The country’s gold demand dipped 12 per cent to 864.2 tonnes in 2012, mainly on account of higher import duties, jewellers’ strike over proposed measures to curb imports and a sharp rise in domestic prices, World Gold Council has said.

The overall demand of gold in the country had stood at 986.3 tonnes in 2011, according to the WGC Gold Demand Trend 2012 report released today.

“China and India remain the world’s gold power houses. In India, consumer sentiment towards gold remained strong despite measures aimed at curbing demand, reaffirming gold’s role in Indian society.

In an underdeveloped financial system like India, gold has an important role to play,” WGC Managing Director, Investment, Marcus Grubb, said.

WGC estimates

In 2013, WGC expects the demand to be in the 865-965 tonne range, an 11 per cent increase at the upper-end, depending on any further government measures, he said.

India is likely to remain the biggest market for gold this year followed by China.

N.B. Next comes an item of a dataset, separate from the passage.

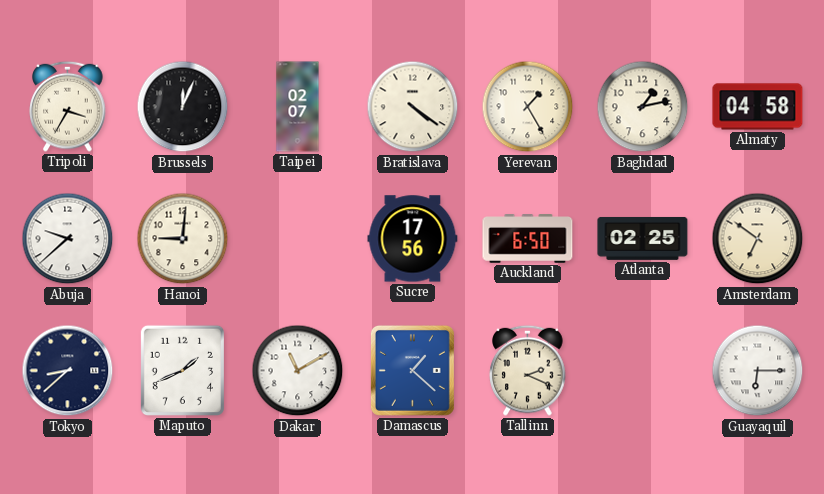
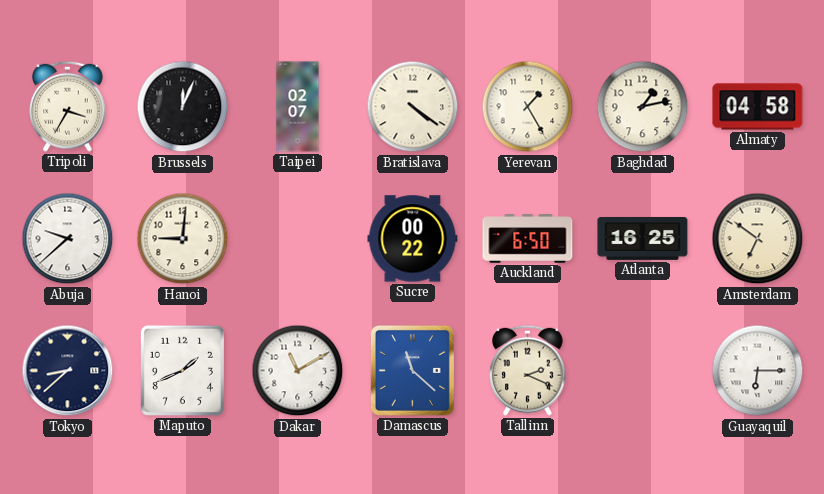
Sucre: 17:56 -> 00:22
Atlanta: 02:25 -> 16:25
Damascus: 1:22 -> 11:22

In the first half of 2012, consumers faced headwinds in the form of higher import duties, market turmoil over proposed measures to curb imports and a sharp rise in local prices.

However, the demand staged a strong revival in the second half of the year as the market thrived during the fourth quarter wedding season and festive period.

Jewellery demand

Total jewellery demand in the country in 2012 was down 11 per cent at 552 tonnes compared with 618.3 tonne in 2011.

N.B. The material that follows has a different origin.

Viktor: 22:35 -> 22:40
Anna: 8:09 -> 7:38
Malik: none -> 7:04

However, the demand in terms of value rose 8 per cent to Rs 1,58,090 crore from Rs 1,46,067.8 crore in 2011. Total investment demand was down 15 per cent at 312.2 tonnes against 368 tonnes.

In value terms, gold investment demand went up by a marginal 3 per cent to Rs 89,412 crore compared with Rs 86,936.7 crore in 2011.

“Despite the turbulent macroeconomic climate throughout the year, as well as the regional uncertainties affecting India and China, the two largest gold markets, annual demand was 30 per cent higher than the average for the past decade,” Grubb added.